Ce poison «universel» est entré dans l'histoire sous le nom de «Cyclone-B». Avec cet «insecticide agricole» pacifique, des millions de personnes ont été tuées dans les camps de concentration allemands. Et puis une ironie intéressante du sort: les nazis eux-mêmes n'aimaient pas vraiment l'inventeur du Zyklon-B - pour les nationaux-socialistes Fritz Haber était avant tout un juif qui n'avait pas sa place dans le Troisième Reich. De plus, dans son livre Mein Kampf, Adolf Hitler (qui, incidemment, a souffert de phosgène pendant la guerre) a accusé les chimistes juifs de conspirer contre toutes les nations européennes - disent-ils, ils ont spécialement inventé des gaz toxiques afin d'exterminer tout le monde pendant la guerre. Aryens ».

Et en conséquence, en 1933, Fritz Haber dut à nouveau fuir son pays natal - cette fois avec sa seconde épouse Charlotte et son fils Hermann. Il est d'abord allé en Grande-Bretagne et a essayé d'y trouver un emploi d'enseignant à Cambridge. Cependant, les étudiants, qui ne voulaient pas assister aux conférences du bourreau de leurs pères qui ont souffert pendant la guerre, ont organisé une puissante tempête de protestation et Haber a été immédiatement renvoyé hors de danger.

Et puis sa femme et même son propre fils l'ont quitté. Fritz Haber part désespéré pour la Suisse. Dans l'un des hôtels de la ville de Bâle, il meurt le 29 janvier 1934 à l'âge de 65 ans. Dans son numéro, une lettre de Max Planck a été découverte, que Fritz a relue avant sa mort: «La seule chose qui me soulage dans cet état de dépression est la pensée que nous vivons une époque de catastrophe que toute révolution apporte avec nous, et que nous beaucoup de ce qui arrive doit être perçu comme un phénomène naturel … »Fritz Haber a eu la chance de ne pas apprendre une autre terrible ironie du sort: que quelques années plus tard, tous ses nombreux parents qui vivaient à Breslau ont été détruits dans le camp de concentration de Dachau.

Et ils n'ont pas été morts de faim, ni abattus, ni brûlés dans des fours, mais empoisonnés avec l'aide de son idée originale - le gaz Cyclone-B. Il n'a pas non plus découvert que son fils Hermann Haber s'était suicidé lorsqu'il a appris des documents des procès de Nuremberg que son père - bien qu'indirectement - était impliqué dans le meurtre de plus d'un million de Juifs …

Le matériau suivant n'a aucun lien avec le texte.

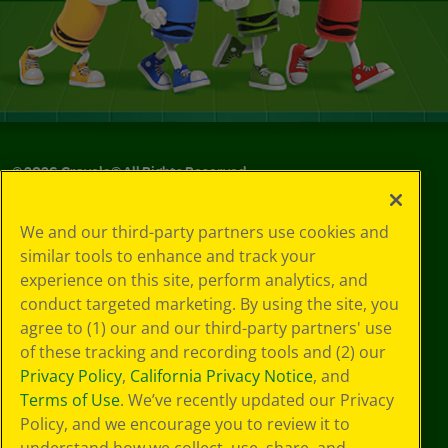
©
2026
Crayola® All Rights Reserved.
Privacy
We and our third-party partners use cookies and
Policy
similar tools to enhance and track your
GDPR
experience on this site, perform analytics, and
Cookie
Preferences
conduct targeted marketing. By using the site, you
Terms of Use
agree to (1) our and our third-party partners' use
Web Accessibility
of these tracking and recording tools and (2) our
Privacy Policy
,
California Privacy Notice
, and
Terms of Use
. We’ve recently updated our Privacy
Policy, and we encourage you to review it to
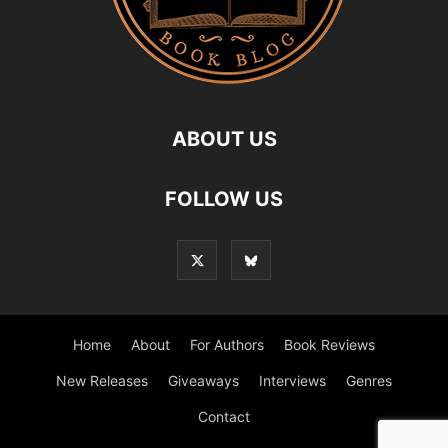
ABOUT US
FOLLOW US
Home
About
For Authors
Book Reviews
New Releases
Giveaways
Interviews
Genres
Contact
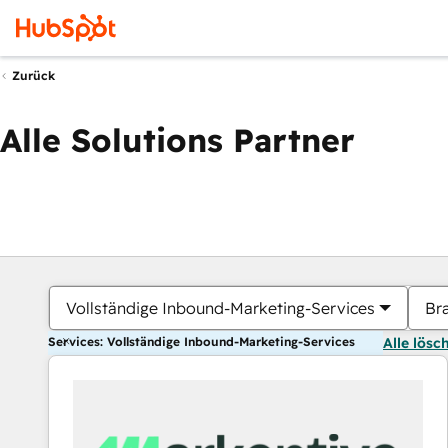
Zurück
Alle Solutions Partner
Vollständige Inbound-Marketing-Services
Br
Services: Vollständige Inbound-Marketing-Services
Alle lösc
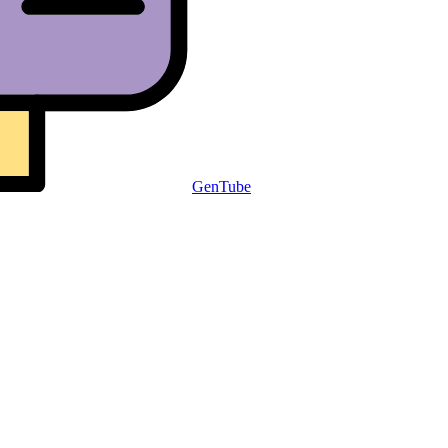
GenTube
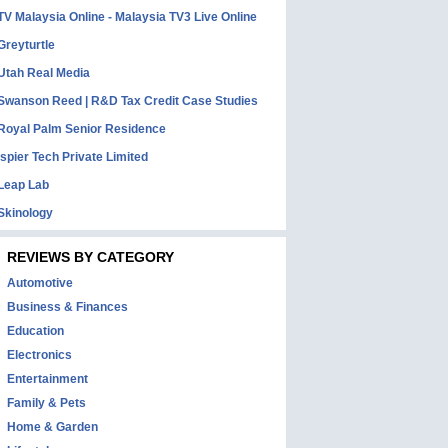
TV Malaysia Online - Malaysia TV3 Live Online
Greyturtle
Utah Real Media
Swanson Reed | R&D Tax Credit Case Studies
Royal Palm Senior Residence
Ispier Tech Private Limited
Leap Lab
Skinology
REVIEWS BY CATEGORY
Automotive
Business & Finances
Education
Electronics
Entertainment
Family & Pets
Home & Garden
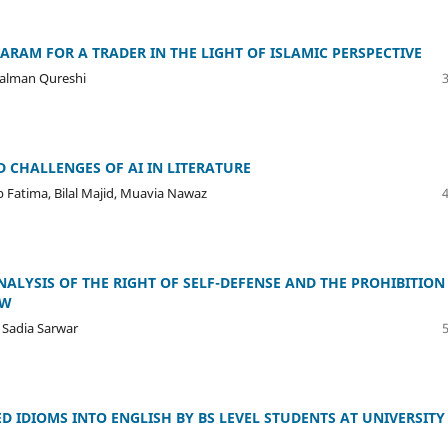
ARAM FOR A TRADER IN THE LIGHT OF ISLAMIC PERSPECTIVE
Salman Qureshi
D CHALLENGES OF AI IN LITERATURE
atima, Bilal Majid, Muavia Nawaz
ANALYSIS OF THE RIGHT OF SELF-DEFENSE AND THE PROHIBITION
AW
 Sadia Sarwar
D IDIOMS INTO ENGLISH BY BS LEVEL STUDENTS AT UNIVERSITY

Un fait très intéressant: l'institut toujours en activité à Berlin, fondé par Fritz Haber, porte désormais son nom. Ils essaient de ne pas se souvenir du développement de "Cyclone-B". PS Aujourd'hui, les armes chimiques sont interdites car inhumaines. Une décision très juste! Je veux juste demander: une balle, une mine, une grenade - ils sont humains, non?